María Cecilia Abreu González, Patricia Téllez-Girón, and Gabriella Geiger
Patricia Téllez-Girón, MD, (center), served as a BEAM Program mentor for Gabriella Geiger (right) during her first year of medical school in the 2021-2022 academic year. Téllez-Girón says the positive experience with BEAM inspired her to continue mentoring future students, including María Cecilia Abreu González (left), who is now completing her first year of medical school.

Patricia Tellez-Giron, MD (PG ’00), associate professor, Department of Family Medicine and Community Health, has mentored numerous underrepresented in medicine students over the past 20 years. Most recently, she has been a mentor for three BEAM pods, including mentees Gabriella Geiger and Maria Cecilia Abreu Gonzalez in the 2021-22 and 2022-23 academic years, respectively.

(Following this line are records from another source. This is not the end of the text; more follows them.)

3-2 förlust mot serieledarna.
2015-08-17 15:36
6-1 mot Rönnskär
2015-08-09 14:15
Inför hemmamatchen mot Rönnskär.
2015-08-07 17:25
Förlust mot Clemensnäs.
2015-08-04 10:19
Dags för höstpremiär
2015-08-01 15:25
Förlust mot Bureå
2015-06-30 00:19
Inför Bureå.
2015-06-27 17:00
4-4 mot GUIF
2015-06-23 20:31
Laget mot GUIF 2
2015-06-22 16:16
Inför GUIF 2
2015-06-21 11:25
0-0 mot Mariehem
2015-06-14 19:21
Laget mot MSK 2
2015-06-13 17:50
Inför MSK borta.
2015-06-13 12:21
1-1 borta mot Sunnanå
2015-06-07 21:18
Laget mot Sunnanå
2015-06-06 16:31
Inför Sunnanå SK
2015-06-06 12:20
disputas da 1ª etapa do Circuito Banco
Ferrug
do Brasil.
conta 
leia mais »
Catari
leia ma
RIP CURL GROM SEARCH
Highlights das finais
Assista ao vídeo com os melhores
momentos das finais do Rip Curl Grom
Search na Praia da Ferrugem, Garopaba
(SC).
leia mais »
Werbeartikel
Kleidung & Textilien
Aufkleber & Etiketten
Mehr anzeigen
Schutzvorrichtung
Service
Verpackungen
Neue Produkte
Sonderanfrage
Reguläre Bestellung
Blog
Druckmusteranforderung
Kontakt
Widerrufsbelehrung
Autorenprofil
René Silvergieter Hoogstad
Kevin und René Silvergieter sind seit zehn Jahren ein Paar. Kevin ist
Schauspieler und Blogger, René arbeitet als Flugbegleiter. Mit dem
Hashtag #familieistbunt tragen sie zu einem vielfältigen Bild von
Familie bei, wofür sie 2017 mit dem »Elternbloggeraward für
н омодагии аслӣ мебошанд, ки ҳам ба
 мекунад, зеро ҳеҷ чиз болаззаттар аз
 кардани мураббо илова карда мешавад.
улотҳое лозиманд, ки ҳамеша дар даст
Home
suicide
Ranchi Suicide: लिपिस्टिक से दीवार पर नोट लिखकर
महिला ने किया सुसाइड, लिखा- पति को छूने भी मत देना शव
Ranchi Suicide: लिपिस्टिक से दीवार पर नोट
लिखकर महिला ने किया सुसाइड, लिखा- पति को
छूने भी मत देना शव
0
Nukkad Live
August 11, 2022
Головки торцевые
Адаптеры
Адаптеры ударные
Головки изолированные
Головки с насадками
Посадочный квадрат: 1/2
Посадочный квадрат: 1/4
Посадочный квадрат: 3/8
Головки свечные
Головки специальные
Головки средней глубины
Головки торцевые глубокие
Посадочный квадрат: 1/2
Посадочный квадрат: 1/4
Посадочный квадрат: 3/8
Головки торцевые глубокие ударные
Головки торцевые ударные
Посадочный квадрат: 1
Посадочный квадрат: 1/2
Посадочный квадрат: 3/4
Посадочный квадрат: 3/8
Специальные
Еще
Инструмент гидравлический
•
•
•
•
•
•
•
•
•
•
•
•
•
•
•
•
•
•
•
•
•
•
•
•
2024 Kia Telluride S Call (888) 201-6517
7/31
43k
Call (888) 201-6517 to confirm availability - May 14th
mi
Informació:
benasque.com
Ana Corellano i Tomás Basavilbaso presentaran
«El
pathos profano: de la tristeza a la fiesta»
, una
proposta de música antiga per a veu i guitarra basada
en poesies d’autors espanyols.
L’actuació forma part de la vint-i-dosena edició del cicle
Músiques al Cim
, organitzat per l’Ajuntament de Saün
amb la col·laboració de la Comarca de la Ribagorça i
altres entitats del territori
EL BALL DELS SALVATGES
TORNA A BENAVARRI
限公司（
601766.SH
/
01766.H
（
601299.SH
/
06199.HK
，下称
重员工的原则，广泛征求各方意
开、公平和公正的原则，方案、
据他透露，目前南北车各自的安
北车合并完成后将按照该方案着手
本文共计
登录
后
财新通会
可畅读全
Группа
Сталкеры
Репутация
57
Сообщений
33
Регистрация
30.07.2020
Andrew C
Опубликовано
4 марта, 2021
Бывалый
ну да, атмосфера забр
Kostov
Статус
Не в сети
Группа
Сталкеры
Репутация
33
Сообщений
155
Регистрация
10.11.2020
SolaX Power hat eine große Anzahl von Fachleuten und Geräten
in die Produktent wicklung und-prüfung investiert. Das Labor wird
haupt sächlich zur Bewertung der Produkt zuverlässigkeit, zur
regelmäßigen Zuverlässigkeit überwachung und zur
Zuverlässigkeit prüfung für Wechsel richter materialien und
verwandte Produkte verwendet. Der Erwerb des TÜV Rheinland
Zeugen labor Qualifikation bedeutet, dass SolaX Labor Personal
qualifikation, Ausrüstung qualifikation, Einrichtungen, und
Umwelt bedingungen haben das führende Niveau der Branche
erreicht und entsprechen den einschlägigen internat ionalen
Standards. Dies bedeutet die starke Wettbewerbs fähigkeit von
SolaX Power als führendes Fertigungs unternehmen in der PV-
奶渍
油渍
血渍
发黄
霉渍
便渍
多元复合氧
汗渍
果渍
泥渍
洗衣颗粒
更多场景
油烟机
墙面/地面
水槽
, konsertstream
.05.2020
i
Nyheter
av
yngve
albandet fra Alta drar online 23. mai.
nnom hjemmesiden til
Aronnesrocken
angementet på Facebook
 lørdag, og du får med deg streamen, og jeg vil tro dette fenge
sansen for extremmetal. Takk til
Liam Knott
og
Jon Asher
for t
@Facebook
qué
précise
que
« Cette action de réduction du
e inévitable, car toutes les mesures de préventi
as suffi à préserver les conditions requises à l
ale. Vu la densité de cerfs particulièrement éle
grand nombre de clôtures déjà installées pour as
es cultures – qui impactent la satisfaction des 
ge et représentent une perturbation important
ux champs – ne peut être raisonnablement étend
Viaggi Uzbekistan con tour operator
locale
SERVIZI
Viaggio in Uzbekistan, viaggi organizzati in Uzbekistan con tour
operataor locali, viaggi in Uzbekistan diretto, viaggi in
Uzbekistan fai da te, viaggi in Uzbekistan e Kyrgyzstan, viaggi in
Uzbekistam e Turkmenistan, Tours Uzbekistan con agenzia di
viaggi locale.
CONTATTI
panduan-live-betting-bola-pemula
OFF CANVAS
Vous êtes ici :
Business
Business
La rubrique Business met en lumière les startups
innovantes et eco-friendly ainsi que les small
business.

“From the beginning, I thought BEAM was a fabulous idea,” states Tellez-Giron. “I have seen firsthand how minority students do not usually get the mentoring they need and do not feel comfortable sharing their stories or needs with people they feel might not understand what they are going through. I am in a special position to be able to see where they are coming from, how to advise them, and how to create opportunities for them.”

The School of Medicine and Public Health’s Office of Multicultural Affairs is instrumental in recruiting and supporting both mentors and mentees, and inviting medical students who self­-identify as underrepresented in medicine to participate in BEAM when they arrive on campus. Students who opt in meet with their pods during an annual kickoff in January that features an icebreaker designed to foster excitement and build community. After that, mentors and mentees meet at least four times during the school year, in casual and more structured settings. Activities range from attending monthly dinners hosted by the Office of Multicultural Affairs and other events sponsored by School of Medicine and Public Health units, to volunteering together in the community, or simply checking in to discuss questions and concerns. What matters most is not the venue, but the connections BEAM provides.

“Medical school can be really lonely, but a thread throughout my medical school journey has been the sense of community that BEAM, in conjunction with the Office of Multicultural Affairs, has afforded,” says Cat Phouybanhdyt, an UW student in the dual MD/master of public health degree track, who anticipates graduating in 2024.

The daughter of Laotian refugees, Phouybanhdyt grew up in Waukesha, Wisconsin. Her mother is a nurse, but in her younger years, Phouybanhdyt did not have physician role models who understood her cultural experiences.

“I’m a firm believer in mentorship,” states Phouybanhdyt, who also had a mentor through the UW–Madison Chancellor’s Scholarship Program when she was an undergraduate student. “As students, it’s one thing to feel a sense of community among student organizations and cultural affinity groups. But to have mentors who can relate to what we are going through — people we can be authentic and vulnerable with — is invaluable.”

Agreeing, Roberson adds, “Especially for underrepresented students, going through medical school is daunting. If you do not have those connections, the BEAM Program supplements that experience by pairing you with somebody who has been through it, who can help you through it and be there to listen.”

Byars-Winston points to an African proverb that aptly summarizes the positive impact BEAM has had for mentees and mentors: “If you want to go fast, go alone; if you want to go far, go together.”

She concludes, “That’s what the BEAM Program provides.”